» **Supplied data**:
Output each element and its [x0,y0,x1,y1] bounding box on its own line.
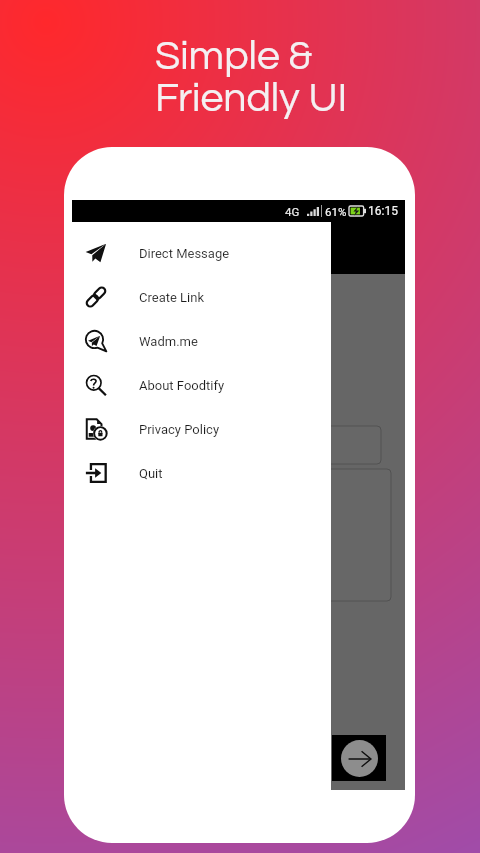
staticText: Friendly UI [155,77,348,119]
staticText: 16:15 [368,204,398,218]
button[interactable]: Wadm.me [72,319,331,363]
button[interactable]: Privacy Policy [72,407,331,451]
button[interactable]: Create Link [72,275,331,319]
staticText: Privacy Policy [139,422,220,437]
staticText: Quit [139,466,163,481]
staticText: Create Link [139,290,205,305]
button[interactable]: Next [332,735,386,781]
staticText: 61% [325,205,347,218]
staticText: Wadm.me [139,334,198,349]
staticText: Direct Message [139,246,230,261]
staticText: Simple & [155,35,313,77]
staticText: About Foodtify [139,378,225,393]
button[interactable]: About Foodtify [72,363,331,407]
button[interactable]: Quit [72,451,331,495]
button[interactable]: Direct Message [72,231,331,275]
staticText: 4G [285,205,300,218]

» **Task prompt**: All the lines above are to be given again exactly as they read, with the pictures removed.

» **Exercise solution**:
Output each element and its [x0,y0,x1,y1] bounding box on its own line.
staticText: Friendly UI [155,77,348,119]
staticText: 16:15 [368,204,398,218]
button[interactable]: Wadm.me [72,319,331,363]
button[interactable]: Privacy Policy [72,407,331,451]
button[interactable]: Create Link [72,275,331,319]
staticText: Privacy Policy [139,422,220,437]
staticText: Quit [139,466,163,481]
staticText: Create Link [139,290,205,305]
button[interactable]: Next [332,735,386,781]
staticText: 61% [325,205,347,218]
staticText: Wadm.me [139,334,198,349]
staticText: Direct Message [139,246,230,261]
staticText: Simple & [155,35,313,77]
staticText: About Foodtify [139,378,225,393]
button[interactable]: About Foodtify [72,363,331,407]
button[interactable]: Quit [72,451,331,495]
button[interactable]: Direct Message [72,231,331,275]
staticText: 4G [285,205,300,218]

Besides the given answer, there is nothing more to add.